# [WORK TASK]
The whole of the data is to be reproduced exactly.
(Beginning of LISTED ENTRIES)
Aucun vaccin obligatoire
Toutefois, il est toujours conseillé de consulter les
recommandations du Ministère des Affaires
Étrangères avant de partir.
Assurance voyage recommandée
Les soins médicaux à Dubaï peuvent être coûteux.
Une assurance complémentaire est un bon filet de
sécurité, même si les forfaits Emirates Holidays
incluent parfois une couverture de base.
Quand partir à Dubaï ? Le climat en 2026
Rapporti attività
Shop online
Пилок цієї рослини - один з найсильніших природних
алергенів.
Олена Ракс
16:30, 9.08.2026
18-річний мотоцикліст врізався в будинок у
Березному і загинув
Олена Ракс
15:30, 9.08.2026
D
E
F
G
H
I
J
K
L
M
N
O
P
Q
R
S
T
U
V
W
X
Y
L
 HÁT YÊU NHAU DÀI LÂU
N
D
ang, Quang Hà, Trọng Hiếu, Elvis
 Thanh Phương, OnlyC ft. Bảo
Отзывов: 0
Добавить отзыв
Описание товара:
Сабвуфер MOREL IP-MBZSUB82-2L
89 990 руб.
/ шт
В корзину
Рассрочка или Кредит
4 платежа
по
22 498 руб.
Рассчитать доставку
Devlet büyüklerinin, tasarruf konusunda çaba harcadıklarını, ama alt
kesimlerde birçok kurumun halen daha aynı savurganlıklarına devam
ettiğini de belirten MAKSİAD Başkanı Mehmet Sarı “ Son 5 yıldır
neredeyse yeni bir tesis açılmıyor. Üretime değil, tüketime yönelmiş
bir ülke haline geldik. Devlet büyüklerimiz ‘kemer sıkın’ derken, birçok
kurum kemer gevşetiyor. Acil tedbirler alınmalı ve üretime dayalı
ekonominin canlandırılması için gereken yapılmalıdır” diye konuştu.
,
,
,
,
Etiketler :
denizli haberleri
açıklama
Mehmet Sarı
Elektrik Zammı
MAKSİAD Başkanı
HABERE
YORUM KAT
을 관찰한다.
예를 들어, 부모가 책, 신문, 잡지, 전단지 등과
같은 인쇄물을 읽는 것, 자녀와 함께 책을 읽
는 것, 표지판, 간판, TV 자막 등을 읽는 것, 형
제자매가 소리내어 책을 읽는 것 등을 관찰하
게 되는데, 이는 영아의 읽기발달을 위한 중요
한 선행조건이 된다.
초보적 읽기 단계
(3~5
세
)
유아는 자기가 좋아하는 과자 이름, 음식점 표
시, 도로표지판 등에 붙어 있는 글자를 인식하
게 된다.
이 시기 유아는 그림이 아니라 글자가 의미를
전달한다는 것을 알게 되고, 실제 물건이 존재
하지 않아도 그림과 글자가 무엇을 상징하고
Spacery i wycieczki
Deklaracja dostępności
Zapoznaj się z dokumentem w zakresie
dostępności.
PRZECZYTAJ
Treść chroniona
(End of LISTED ENTRIES)
# [TASK ANSWER]
Aucun vaccin obligatoire
Toutefois, il est toujours conseillé de consulter les
recommandations du Ministère des Affaires
Étrangères avant de partir.
Assurance voyage recommandée
Les soins médicaux à Dubaï peuvent être coûteux.
Une assurance complémentaire est un bon filet de
sécurité, même si les forfaits Emirates Holidays
incluent parfois une couverture de base.
Quand partir à Dubaï ? Le climat en 2026
Rapporti attività
Shop online
Пилок цієї рослини - один з найсильніших природних
алергенів.
Олена Ракс
16:30, 9.08.2026
18-річний мотоцикліст врізався в будинок у
Березному і загинув
Олена Ракс
15:30, 9.08.2026
D
E
F
G
H
I
J
K
L
M
N
O
P
Q
R
S
T
U
V
W
X
Y
L
 HÁT YÊU NHAU DÀI LÂU
N
D
ang, Quang Hà, Trọng Hiếu, Elvis
 Thanh Phương, OnlyC ft. Bảo
Отзывов: 0
Добавить отзыв
Описание товара:
Сабвуфер MOREL IP-MBZSUB82-2L
89 990 руб.
/ шт
В корзину
Рассрочка или Кредит
4 платежа
по
22 498 руб.
Рассчитать доставку
Devlet büyüklerinin, tasarruf konusunda çaba harcadıklarını, ama alt
kesimlerde birçok kurumun halen daha aynı savurganlıklarına devam
ettiğini de belirten MAKSİAD Başkanı Mehmet Sarı “ Son 5 yıldır
neredeyse yeni bir tesis açılmıyor. Üretime değil, tüketime yönelmiş
bir ülke haline geldik. Devlet büyüklerimiz ‘kemer sıkın’ derken, birçok
kurum kemer gevşetiyor. Acil tedbirler alınmalı ve üretime dayalı
ekonominin canlandırılması için gereken yapılmalıdır” diye konuştu.
,
,
,
,
Etiketler :
denizli haberleri
açıklama
Mehmet Sarı
Elektrik Zammı
MAKSİAD Başkanı
HABERE
YORUM KAT
을 관찰한다.
예를 들어, 부모가 책, 신문, 잡지, 전단지 등과
같은 인쇄물을 읽는 것, 자녀와 함께 책을 읽
는 것, 표지판, 간판, TV 자막 등을 읽는 것, 형
제자매가 소리내어 책을 읽는 것 등을 관찰하
게 되는데, 이는 영아의 읽기발달을 위한 중요
한 선행조건이 된다.
초보적 읽기 단계
(3~5
세
)
유아는 자기가 좋아하는 과자 이름, 음식점 표
시, 도로표지판 등에 붙어 있는 글자를 인식하
게 된다.
이 시기 유아는 그림이 아니라 글자가 의미를
전달한다는 것을 알게 되고, 실제 물건이 존재
하지 않아도 그림과 글자가 무엇을 상징하고
Spacery i wycieczki
Deklaracja dostępności
Zapoznaj się z dokumentem w zakresie
dostępności.
PRZECZYTAJ
Treść chroniona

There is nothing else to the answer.